Picture these three bets stacking like floors on a skyscraper:
- 19nm process nodes shrinking dies to 170mm² for 128Gb chips
- Shared fabs slashing per-unit costs through optimized production runs
- Multi-bit cells doubling density without proportional size increases
Each decision built on the previous one, transforming NAND from a premium technology into an affordable, high-volume commodity you find in nearly every device today. Toshiba introduced 3D NAND flash in 2007, a landmark milestone that further accelerated density gains and cost reductions across the industry. Flash memory's capacity and price improvements have consistently surpassed Moore's Law expectations, enabling continuous innovation across mobile devices and smartphones.
Why Kioxia Still Leads NAND Flash Innovation Today
Those manufacturing bets paid off so well that Toshiba's NAND division eventually became its own company—Kioxia—and it's still setting the pace for the entire industry. You can see this leadership in its BiCS8 technology, now stacking 218 layers, with BiCS10 pushing beyond 332 layers for AI and hyperscale storage.
Its CBA architecture drives real NAND flash power efficiency gains and NAND flash reliability advancements that hyperscale data centers actually depend on. Kioxia holds roughly 15,000 patents worldwide and earned recognition in Clarivate's Top 100 Global Innovators for 2026. It's partnering with NVIDIA on next-generation SSDs targeting 100 million IOPS—nearly 100 times faster than today's models. That's not momentum from the past; that's Kioxia actively defining what flash memory becomes next.
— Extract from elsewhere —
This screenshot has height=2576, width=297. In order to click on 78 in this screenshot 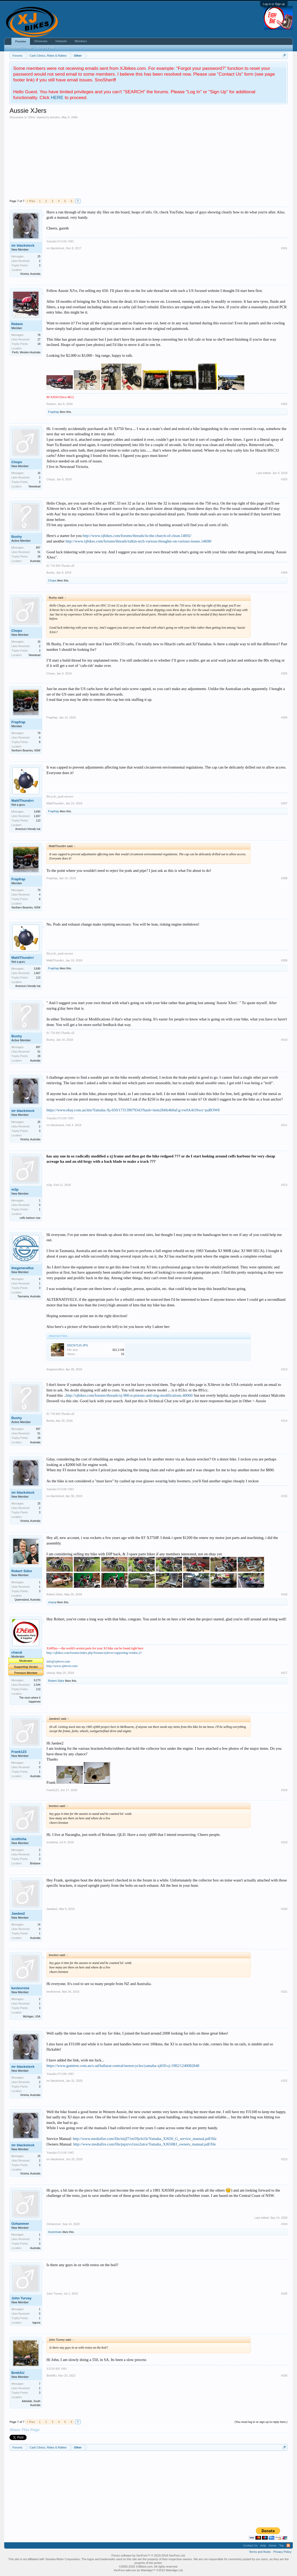 , I will do `click(38, 335)`.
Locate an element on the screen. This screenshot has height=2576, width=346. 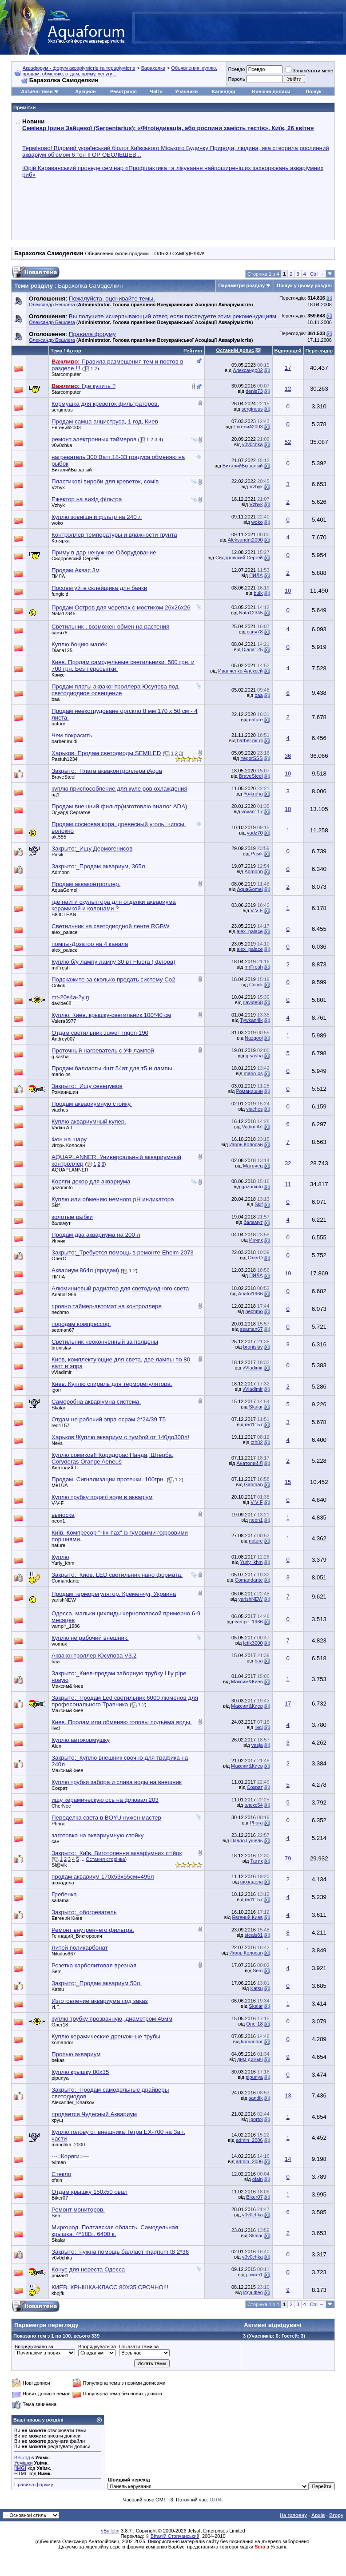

Kioxia's 2026 production capacity is already fully sold out, driven by surging AI demand, with supply-demand imbalance expected to persist through 2027. Alongside its longtime partner SanDisk, Kioxia operates what are considered the world's largest NAND flash production sites in Japan, a shared infrastructure built over 25 years of joint development and manufacturing investment.